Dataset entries
=== Begin Enclosure ===

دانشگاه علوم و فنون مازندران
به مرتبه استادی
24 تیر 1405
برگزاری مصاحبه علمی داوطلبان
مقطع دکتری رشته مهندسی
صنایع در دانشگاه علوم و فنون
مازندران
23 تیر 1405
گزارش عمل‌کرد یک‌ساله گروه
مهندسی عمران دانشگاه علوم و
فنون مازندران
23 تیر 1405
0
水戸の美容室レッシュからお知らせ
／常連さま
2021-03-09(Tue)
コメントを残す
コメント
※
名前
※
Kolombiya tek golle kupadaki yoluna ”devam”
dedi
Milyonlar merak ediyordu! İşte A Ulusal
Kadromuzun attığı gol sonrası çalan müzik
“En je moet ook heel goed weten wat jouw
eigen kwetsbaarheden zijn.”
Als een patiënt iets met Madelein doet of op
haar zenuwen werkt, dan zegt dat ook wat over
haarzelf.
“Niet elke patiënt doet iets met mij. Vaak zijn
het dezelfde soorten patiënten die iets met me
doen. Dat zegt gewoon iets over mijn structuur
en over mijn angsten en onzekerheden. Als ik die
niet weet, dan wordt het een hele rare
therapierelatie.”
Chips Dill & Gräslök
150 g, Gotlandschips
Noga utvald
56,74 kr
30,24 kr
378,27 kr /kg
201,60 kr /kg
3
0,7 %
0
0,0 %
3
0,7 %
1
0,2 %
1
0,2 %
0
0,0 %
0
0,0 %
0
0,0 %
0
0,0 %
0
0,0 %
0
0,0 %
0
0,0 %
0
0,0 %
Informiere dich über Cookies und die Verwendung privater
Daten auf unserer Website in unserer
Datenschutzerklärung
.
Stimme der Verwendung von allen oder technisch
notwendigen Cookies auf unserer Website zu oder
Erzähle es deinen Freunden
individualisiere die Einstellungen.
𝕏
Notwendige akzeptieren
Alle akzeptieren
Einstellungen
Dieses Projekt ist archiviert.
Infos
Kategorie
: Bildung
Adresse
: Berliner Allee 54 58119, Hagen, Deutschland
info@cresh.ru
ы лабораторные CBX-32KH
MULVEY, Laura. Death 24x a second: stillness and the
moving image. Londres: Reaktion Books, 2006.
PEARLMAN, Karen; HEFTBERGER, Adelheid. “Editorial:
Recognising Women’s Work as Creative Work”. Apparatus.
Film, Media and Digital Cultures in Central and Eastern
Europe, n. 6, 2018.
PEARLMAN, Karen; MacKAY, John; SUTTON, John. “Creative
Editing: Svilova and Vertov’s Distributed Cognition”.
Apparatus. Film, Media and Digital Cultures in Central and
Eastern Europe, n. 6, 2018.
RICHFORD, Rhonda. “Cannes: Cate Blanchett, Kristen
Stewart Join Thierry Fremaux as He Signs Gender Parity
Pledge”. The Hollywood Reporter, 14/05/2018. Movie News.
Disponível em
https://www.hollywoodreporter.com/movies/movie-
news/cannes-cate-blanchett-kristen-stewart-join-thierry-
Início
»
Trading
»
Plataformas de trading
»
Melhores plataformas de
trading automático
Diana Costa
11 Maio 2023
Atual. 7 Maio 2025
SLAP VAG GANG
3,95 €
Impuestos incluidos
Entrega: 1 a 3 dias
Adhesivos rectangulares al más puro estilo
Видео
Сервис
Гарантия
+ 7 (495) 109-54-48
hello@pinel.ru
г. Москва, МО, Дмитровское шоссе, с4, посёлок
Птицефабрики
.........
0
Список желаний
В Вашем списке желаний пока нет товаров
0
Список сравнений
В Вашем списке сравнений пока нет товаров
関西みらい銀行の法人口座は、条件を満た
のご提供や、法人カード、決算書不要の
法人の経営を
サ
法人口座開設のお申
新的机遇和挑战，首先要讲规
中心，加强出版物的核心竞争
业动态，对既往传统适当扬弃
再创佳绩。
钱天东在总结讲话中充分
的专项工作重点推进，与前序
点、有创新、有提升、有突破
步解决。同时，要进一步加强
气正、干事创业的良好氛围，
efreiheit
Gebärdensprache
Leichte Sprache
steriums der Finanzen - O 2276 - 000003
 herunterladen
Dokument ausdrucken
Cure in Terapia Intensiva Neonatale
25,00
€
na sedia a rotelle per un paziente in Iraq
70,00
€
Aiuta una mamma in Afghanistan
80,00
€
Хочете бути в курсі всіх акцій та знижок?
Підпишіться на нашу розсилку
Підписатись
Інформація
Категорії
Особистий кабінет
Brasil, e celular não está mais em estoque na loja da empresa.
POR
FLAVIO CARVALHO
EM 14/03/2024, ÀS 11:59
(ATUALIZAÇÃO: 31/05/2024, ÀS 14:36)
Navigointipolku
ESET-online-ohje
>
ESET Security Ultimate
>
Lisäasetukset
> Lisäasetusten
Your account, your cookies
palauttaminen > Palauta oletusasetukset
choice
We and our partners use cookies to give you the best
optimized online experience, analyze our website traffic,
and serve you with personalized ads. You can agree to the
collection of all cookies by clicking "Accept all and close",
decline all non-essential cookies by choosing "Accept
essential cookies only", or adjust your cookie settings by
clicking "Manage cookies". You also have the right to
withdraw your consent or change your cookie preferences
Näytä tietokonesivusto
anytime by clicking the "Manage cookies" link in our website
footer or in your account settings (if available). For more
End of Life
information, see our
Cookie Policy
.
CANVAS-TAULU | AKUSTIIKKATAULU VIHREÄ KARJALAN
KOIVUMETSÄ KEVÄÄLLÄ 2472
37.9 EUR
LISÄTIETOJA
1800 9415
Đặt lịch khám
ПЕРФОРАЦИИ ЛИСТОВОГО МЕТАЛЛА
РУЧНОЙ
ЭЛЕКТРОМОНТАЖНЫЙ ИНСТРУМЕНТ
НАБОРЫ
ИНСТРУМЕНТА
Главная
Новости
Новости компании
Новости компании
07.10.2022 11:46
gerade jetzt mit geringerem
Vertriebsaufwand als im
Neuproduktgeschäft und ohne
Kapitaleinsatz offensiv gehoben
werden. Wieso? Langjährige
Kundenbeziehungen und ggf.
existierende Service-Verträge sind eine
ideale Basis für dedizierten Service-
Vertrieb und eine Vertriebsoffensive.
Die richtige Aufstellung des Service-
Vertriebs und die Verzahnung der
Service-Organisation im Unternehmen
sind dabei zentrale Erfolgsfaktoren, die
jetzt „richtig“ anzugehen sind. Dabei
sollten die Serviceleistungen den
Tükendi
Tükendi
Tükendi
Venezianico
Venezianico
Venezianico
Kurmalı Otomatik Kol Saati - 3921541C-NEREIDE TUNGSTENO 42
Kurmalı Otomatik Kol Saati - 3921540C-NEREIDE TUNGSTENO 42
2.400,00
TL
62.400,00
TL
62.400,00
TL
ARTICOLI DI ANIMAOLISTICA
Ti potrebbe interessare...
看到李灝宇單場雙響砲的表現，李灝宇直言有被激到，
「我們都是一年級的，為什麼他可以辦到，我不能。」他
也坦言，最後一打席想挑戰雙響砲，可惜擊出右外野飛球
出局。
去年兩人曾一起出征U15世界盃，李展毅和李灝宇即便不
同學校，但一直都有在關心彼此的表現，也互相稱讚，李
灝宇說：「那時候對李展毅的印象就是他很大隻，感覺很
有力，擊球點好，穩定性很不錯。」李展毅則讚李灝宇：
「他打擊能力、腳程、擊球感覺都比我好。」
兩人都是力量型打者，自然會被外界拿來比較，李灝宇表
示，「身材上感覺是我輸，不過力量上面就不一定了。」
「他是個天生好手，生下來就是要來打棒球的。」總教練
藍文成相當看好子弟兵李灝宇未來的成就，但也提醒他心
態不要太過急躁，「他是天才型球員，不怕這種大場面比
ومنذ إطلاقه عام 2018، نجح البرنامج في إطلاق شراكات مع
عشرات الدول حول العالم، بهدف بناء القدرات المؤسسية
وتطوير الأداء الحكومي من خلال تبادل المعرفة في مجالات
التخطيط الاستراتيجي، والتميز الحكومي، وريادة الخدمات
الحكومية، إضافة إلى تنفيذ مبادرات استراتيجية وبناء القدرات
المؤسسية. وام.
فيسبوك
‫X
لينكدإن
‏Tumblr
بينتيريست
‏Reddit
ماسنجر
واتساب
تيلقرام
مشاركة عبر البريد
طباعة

=== End Enclosure ===

Retype exactly the lines from the first line of the records above through the line containing "Kolombiya tek golle", both included, and nothing else.

### FINISHED TASK
دانشگاه علوم و فنون مازندران
به مرتبه استادی
24 تیر 1405
برگزاری مصاحبه علمی داوطلبان
مقطع دکتری رشته مهندسی
صنایع در دانشگاه علوم و فنون
مازندران
23 تیر 1405
گزارش عمل‌کرد یک‌ساله گروه
مهندسی عمران دانشگاه علوم و
فنون مازندران
23 تیر 1405
0
水戸の美容室レッシュからお知らせ
／常連さま
2021-03-09(Tue)
コメントを残す
コメント
※
名前
※
Kolombiya tek golle kupadaki yoluna ”devam”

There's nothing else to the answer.